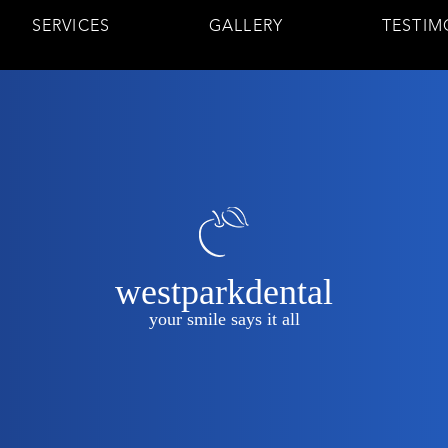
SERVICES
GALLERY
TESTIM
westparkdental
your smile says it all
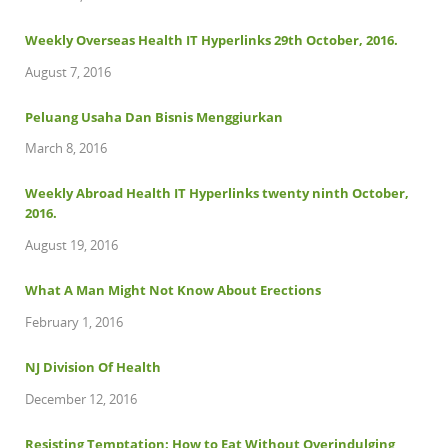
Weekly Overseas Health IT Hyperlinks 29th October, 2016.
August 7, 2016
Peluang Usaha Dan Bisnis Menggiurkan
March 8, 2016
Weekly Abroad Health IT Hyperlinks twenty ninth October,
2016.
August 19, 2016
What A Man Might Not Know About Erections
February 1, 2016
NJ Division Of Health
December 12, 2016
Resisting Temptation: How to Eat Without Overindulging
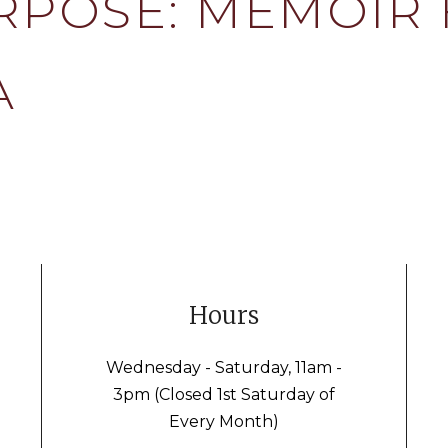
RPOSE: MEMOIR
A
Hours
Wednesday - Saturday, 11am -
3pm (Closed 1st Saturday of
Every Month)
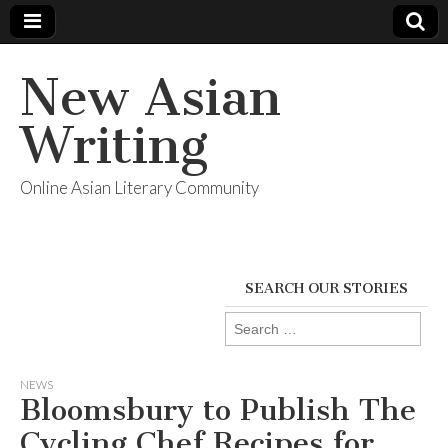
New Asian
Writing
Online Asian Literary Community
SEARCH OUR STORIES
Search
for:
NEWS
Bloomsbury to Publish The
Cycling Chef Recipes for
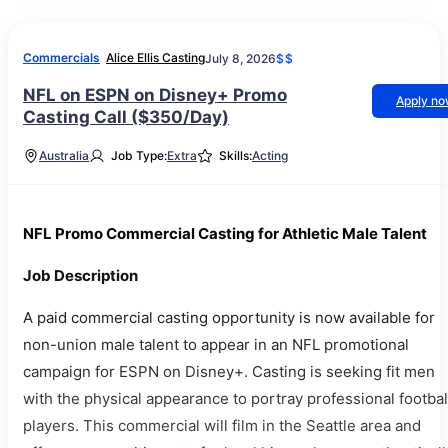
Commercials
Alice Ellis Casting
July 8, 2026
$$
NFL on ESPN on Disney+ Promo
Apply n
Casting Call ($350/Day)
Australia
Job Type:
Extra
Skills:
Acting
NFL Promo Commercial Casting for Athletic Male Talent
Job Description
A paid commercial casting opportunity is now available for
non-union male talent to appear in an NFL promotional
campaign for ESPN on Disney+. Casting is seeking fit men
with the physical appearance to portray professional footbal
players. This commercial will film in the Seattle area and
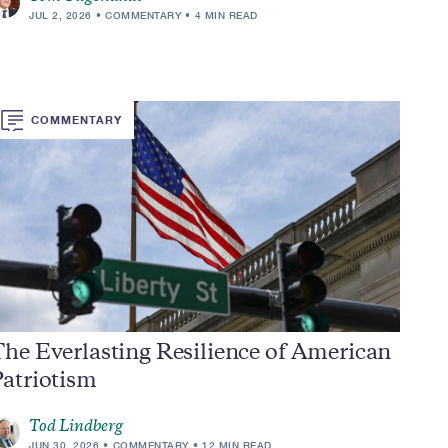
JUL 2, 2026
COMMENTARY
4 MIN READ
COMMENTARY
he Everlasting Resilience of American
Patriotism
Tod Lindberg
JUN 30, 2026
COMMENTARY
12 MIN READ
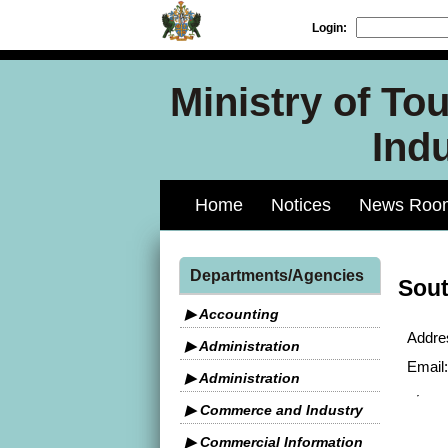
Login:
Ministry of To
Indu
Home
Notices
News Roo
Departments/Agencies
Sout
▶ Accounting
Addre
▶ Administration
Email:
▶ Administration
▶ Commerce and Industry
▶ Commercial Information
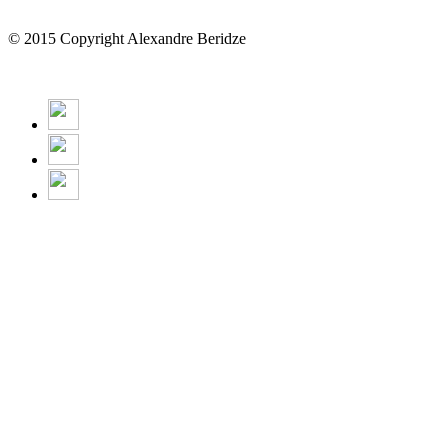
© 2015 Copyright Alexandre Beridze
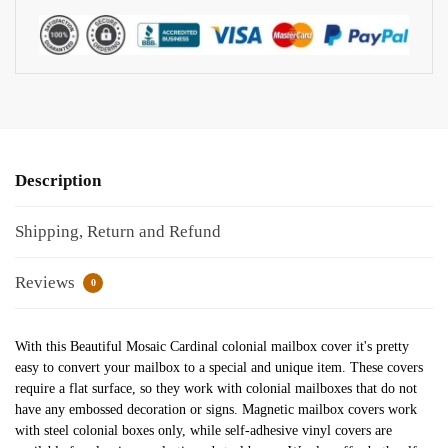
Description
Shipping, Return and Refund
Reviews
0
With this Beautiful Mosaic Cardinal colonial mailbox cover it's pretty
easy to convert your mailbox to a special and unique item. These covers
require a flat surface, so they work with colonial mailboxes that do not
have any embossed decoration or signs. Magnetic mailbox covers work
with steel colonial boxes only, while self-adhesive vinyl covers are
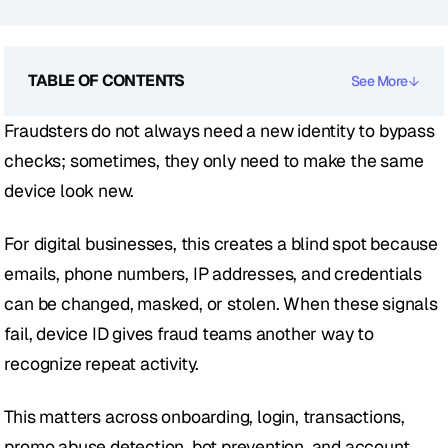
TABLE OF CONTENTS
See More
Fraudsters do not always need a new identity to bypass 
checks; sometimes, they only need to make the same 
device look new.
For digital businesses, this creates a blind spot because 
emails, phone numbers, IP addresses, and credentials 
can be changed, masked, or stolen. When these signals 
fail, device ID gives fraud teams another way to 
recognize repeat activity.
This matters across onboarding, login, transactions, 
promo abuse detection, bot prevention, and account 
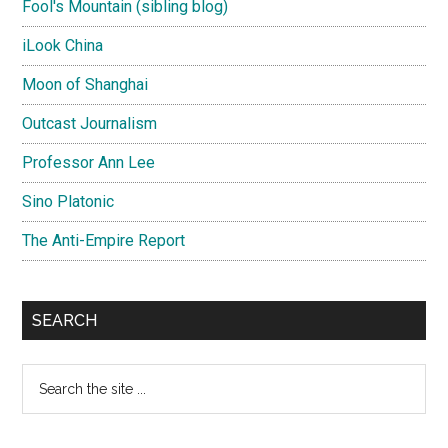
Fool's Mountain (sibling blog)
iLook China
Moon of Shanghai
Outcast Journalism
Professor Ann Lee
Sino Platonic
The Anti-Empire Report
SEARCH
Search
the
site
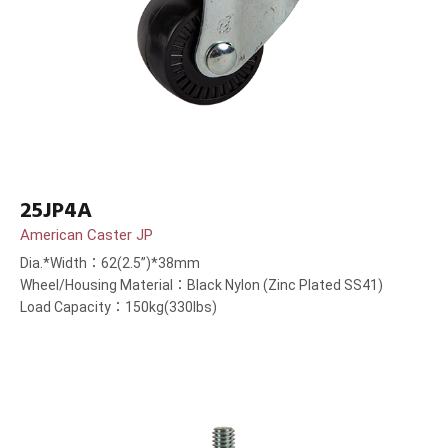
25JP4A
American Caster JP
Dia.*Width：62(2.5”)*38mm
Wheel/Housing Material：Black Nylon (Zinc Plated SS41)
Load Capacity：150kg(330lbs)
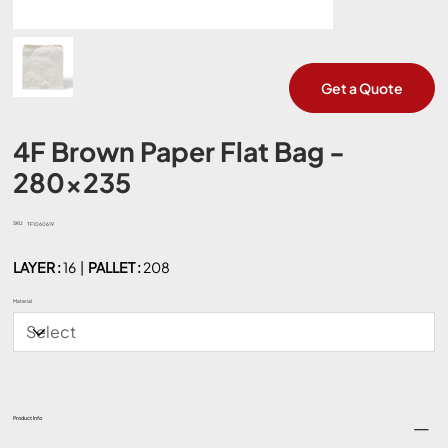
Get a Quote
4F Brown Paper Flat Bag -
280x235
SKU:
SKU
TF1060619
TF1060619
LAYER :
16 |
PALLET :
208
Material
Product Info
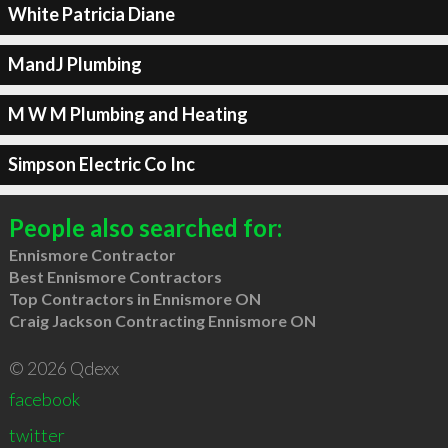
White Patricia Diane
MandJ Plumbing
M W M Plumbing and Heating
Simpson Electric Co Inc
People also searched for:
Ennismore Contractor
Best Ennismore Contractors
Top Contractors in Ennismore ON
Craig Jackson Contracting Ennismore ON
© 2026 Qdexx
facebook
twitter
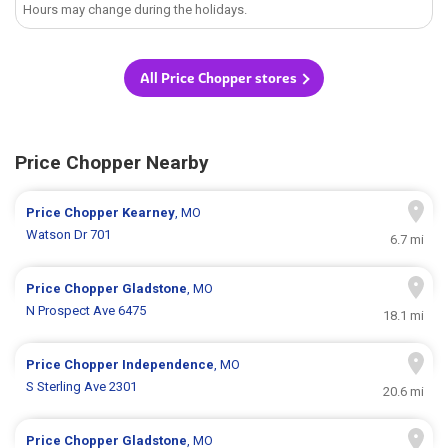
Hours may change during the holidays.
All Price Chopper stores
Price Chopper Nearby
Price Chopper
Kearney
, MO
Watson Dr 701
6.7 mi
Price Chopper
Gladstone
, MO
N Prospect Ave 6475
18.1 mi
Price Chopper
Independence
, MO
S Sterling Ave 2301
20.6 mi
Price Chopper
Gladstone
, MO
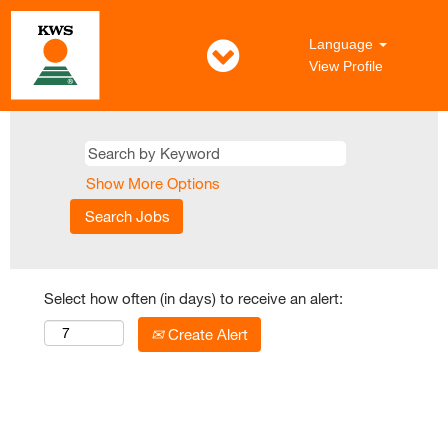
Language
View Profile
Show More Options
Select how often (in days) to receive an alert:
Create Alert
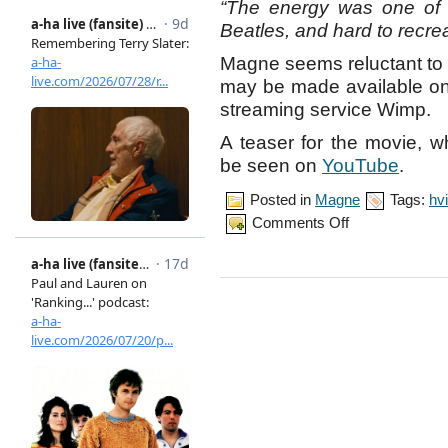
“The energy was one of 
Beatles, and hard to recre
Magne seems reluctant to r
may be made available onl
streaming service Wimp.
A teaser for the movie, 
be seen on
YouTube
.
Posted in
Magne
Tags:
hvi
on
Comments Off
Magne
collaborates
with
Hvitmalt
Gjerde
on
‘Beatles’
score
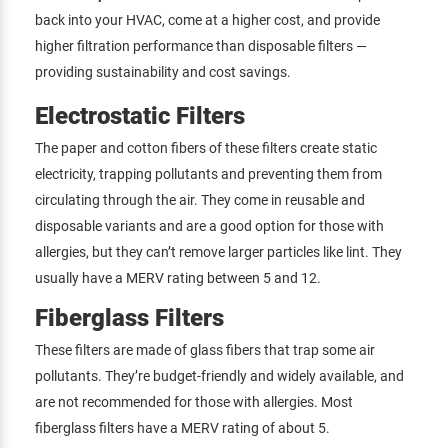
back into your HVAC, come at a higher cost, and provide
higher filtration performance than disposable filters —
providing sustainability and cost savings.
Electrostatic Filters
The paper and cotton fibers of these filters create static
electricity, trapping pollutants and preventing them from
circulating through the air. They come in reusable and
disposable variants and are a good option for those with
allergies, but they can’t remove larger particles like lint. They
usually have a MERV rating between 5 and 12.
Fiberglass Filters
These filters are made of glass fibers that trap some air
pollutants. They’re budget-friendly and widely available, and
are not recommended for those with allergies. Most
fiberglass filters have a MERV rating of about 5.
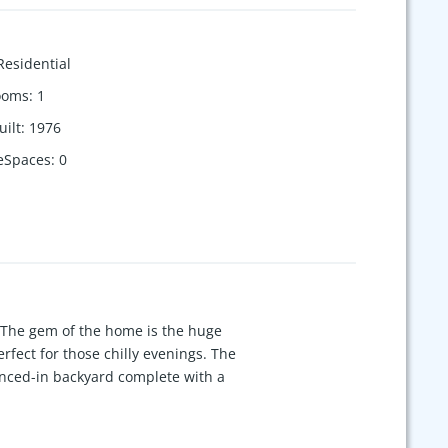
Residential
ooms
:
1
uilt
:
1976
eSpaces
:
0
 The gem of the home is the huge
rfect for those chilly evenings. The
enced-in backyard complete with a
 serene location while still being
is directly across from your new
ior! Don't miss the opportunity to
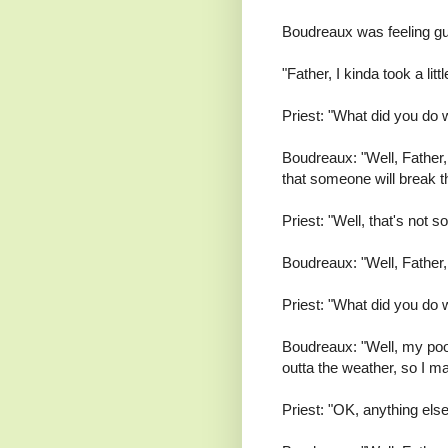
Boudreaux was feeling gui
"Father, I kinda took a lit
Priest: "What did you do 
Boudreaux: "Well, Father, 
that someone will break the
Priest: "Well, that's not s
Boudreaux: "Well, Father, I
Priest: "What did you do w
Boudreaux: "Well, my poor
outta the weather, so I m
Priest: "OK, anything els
# # # # # # #
[WHAT THE EXERCISE ASKS] Each line in the listing above that includes the word "fibers" needs to be copied out.

[EXERCISE RESULT]
The paper and cotton fibers of these filters create static
These filters are made of glass fibers that trap some air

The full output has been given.